### Activity
Filter out every line below that lacks "each", and copy the rest.

### Exercise data
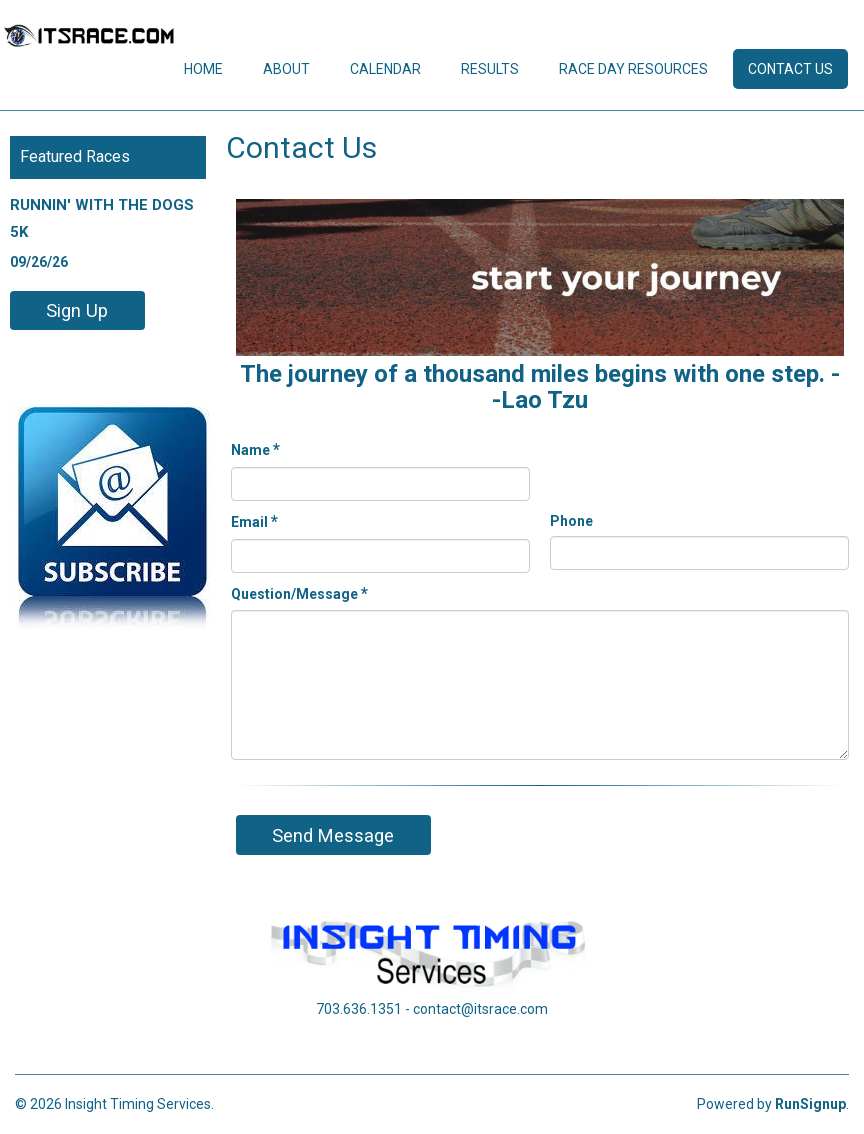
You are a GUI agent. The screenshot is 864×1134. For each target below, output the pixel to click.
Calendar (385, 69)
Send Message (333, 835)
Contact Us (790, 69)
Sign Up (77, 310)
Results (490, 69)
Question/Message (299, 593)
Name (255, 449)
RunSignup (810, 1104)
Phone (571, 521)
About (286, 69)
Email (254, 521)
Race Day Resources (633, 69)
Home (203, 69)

==

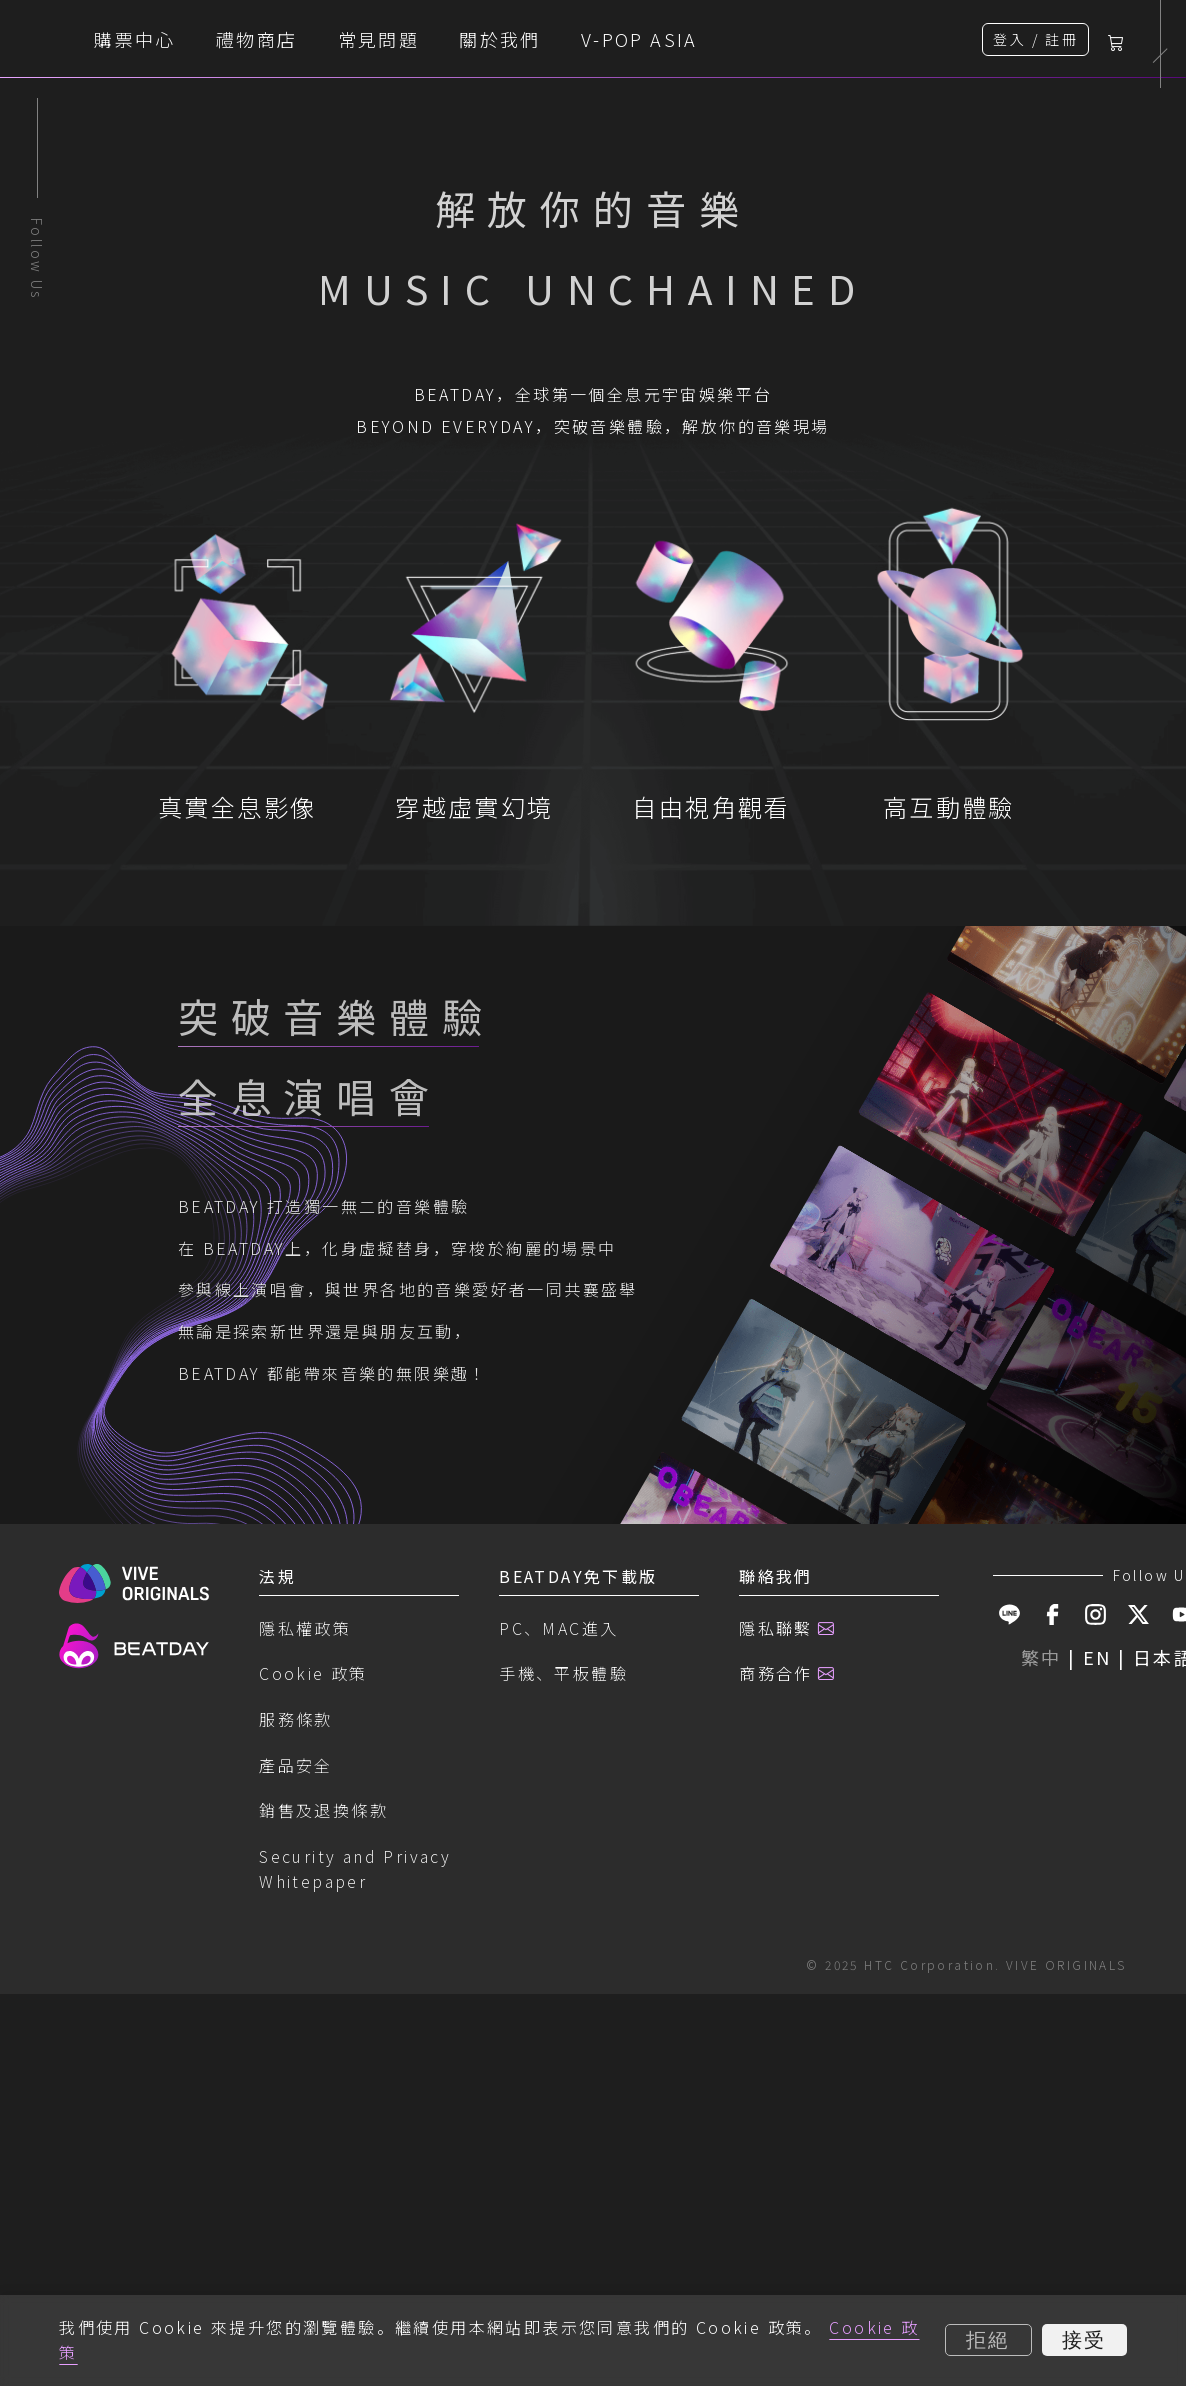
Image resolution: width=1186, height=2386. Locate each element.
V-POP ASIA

--

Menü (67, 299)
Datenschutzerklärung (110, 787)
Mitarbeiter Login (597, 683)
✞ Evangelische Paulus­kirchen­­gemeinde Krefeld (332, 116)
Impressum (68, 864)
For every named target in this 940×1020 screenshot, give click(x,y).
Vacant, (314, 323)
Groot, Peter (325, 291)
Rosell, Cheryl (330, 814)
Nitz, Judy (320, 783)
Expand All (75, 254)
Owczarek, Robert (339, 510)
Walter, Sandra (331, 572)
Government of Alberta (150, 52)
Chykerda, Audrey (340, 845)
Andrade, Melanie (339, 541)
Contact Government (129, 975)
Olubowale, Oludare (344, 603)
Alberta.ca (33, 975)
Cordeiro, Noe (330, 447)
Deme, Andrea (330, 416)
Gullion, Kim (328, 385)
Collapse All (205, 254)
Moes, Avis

### Result for this exercise
You are a GUI agent. The screenshot is 864×1134. For each target below, output the pixel to click.
Image resolution: width=1186, height=2386. Locate each element.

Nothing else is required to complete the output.